March 13, 2012
The Age
The competition watchdog’s probe of Flight Centre could have implications for pricing in the retail sector, according to one retail analyst.
The Australian Competition & Consumer Commission is looking into Flight Centre’s pricing strategy after emails emerged showing the travel company urging airlines not to undercut the prices the travel chain offered.
Commonwealth Bank retail analyst Nick Maclean said the intent of the ACCC case was unclear but it could trigger a second-look at the relationships between wholesalers and retailers.
“Travel distributors, from Wotif to Webjet, typically seek to have pricing at least the same as that offered directly by suppliers,” said Mr Maclean in a note to clients.
“Therefore, if the ruling goes against Flight Centre, we wonder what this means for other retailers that deal with suppliers which offer multi-distribution strategies,” he said.
“If Flight Centre is not permitted to try and seek the best pricing for its clients, then what does this mean for distribution-retail companies in the era of online sales where increasing numbers of suppliers of products to retailers also sell those products directly to end users via the internet?”

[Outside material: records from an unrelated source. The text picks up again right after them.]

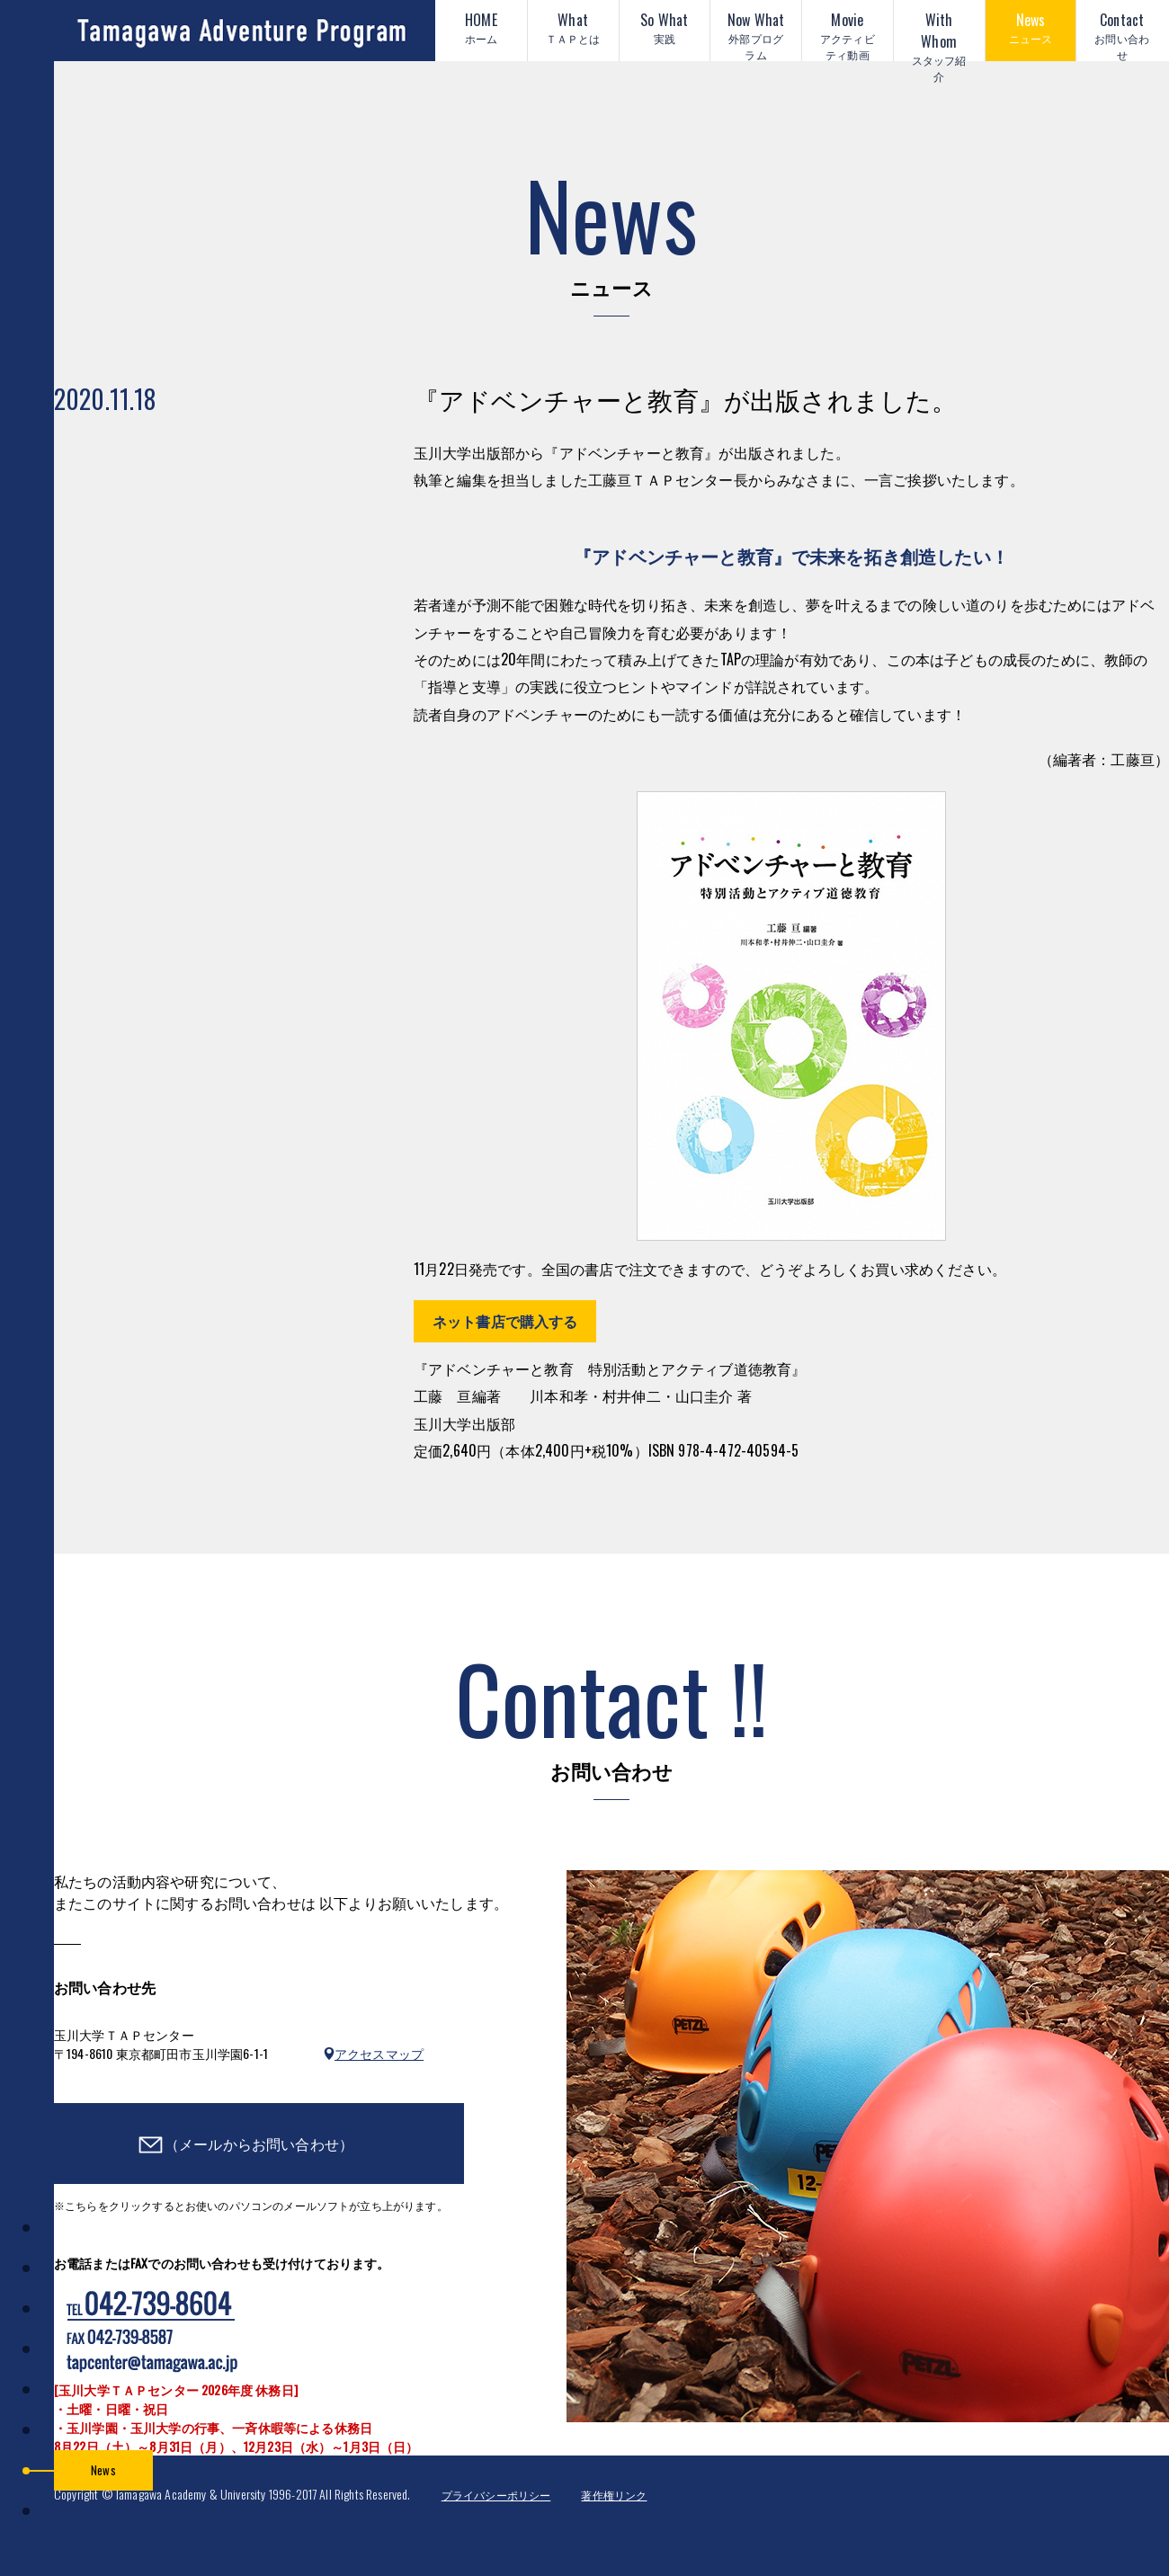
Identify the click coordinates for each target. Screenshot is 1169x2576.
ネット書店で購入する (505, 1321)
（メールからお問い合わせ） (259, 2143)
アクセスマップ (379, 2053)
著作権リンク (614, 2494)
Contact (1122, 35)
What (573, 28)
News (1031, 28)
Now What (756, 35)
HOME (481, 28)
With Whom (939, 35)
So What (665, 28)
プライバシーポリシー (496, 2494)
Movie (847, 35)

Consumers have long had suspicions that Australia’s large retailers have had restrictive agreements that hamper competition in order to support higher margins. The emergence of online shopping has put those arrangements to the test by allowing consumers to purchase directly from the distributors of electronics, clothing and other goods, often at lower prices. At the same time, online-only retailers have complained of their lack of access to some name brands which they say won’t sell to them in order to remain on good terms with established bricks and mortar retailers.

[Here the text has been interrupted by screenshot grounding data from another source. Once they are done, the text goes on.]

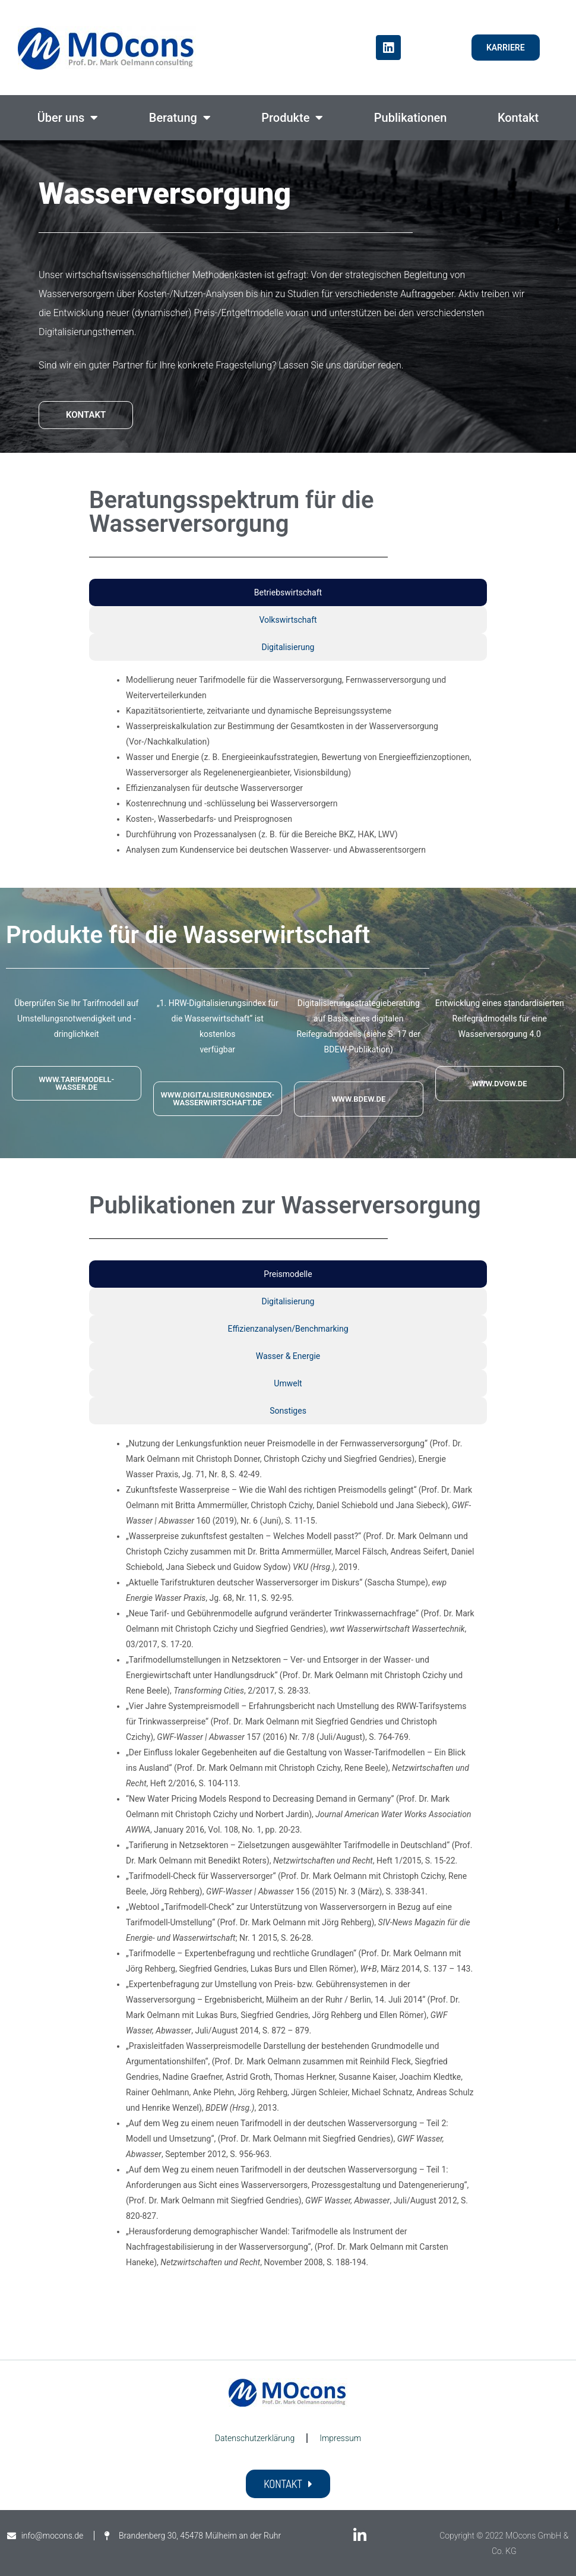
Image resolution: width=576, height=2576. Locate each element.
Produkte (292, 118)
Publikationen (410, 118)
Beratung (180, 118)
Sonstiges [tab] (288, 1410)
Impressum (340, 2438)
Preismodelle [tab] (288, 1274)
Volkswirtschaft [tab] (288, 620)
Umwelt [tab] (288, 1383)
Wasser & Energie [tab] (288, 1356)
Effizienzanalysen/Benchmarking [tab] (287, 1328)
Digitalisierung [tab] (288, 647)
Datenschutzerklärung (255, 2438)
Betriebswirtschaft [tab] (288, 592)
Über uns (68, 118)
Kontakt (518, 118)
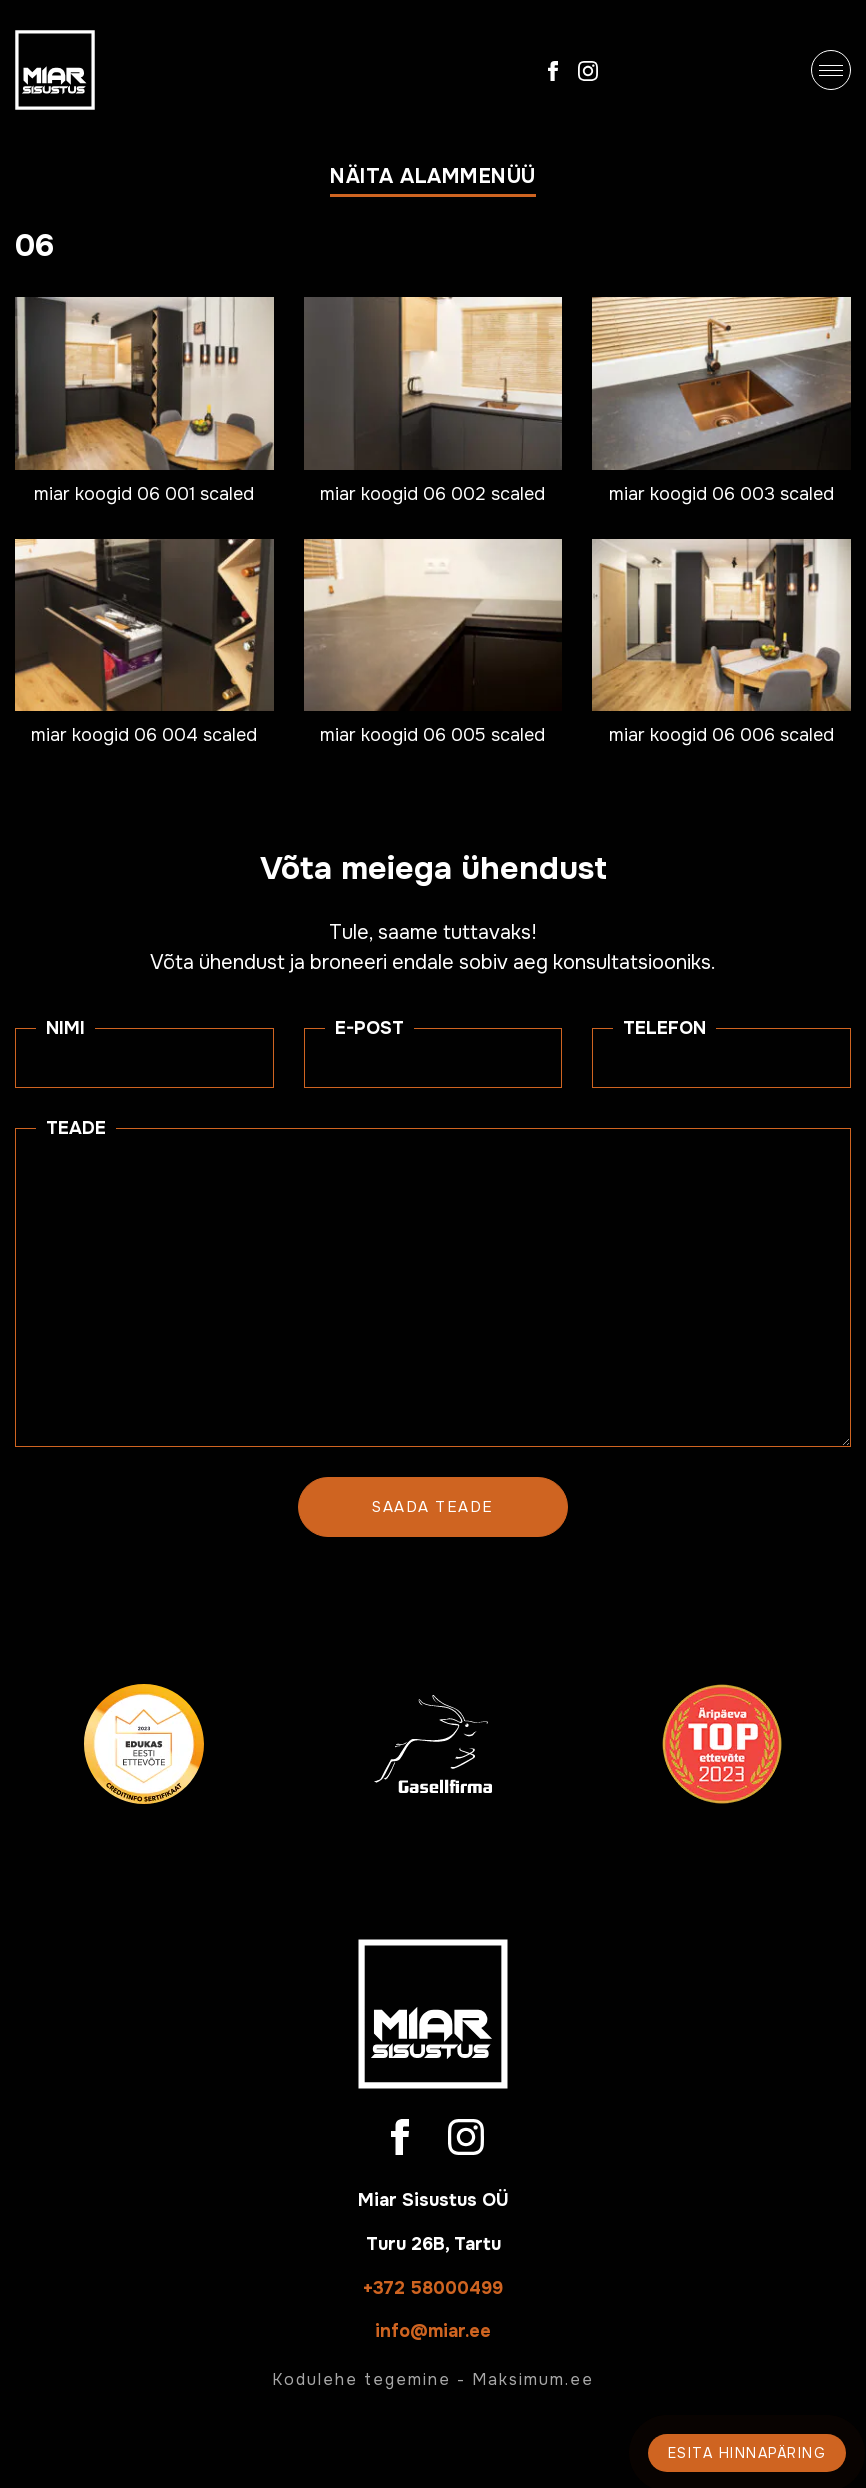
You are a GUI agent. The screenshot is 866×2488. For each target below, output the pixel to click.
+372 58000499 (433, 2288)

The ACCC alleges that Flight Centre has broken rules in Section 45 of the Competition and Consumer Act 2010, which say it is illegal for provisions of a proposed contract, arrangement or understanding that has “the purpose, or would have or be likely to have the effect, of substantially lessening competition”.
“It is alleged that the purpose and likely effect of the arrangements sought by Flight Centre was to maintain the level of Flight Centre’s commissions,” the ACCC said last week.
The ACCC is seeking declarations, injunctions, pecuniary penalties and costs. A directions hearing will be held on April 13, 2012.
Mr Maclean said that although he disagrees with the ACCC’s argument, “we do note its chairman’s ‘publicly stated mission that the ACCC should take on more cases in the areas which haven’t been explored to date’.”
“We see this competition in the same context as a retailer such as Woolworths or Super Retail Group which distributes a supplier’s products to end consumers which that supplier also offers direct to consumers,” said Mr Maclean.
University of Melbourne director of competition law studies Caron Beaton-Wells believes the ACCC ruling could have implications for the broader retail sector.
“If a large retailer who is competing with a distributor attempted to stop the distributor from supplying directly to customers or supplying directly at a particular price, then that could potentially be price fixing – or attempted price fixing – that is per se prohibited.”
In legal terms, however, there was a difference between the price fixing alleged in the Flight Centre case and a “substantial lessening of competition” by exclusive arrangements among wholesales and retailers.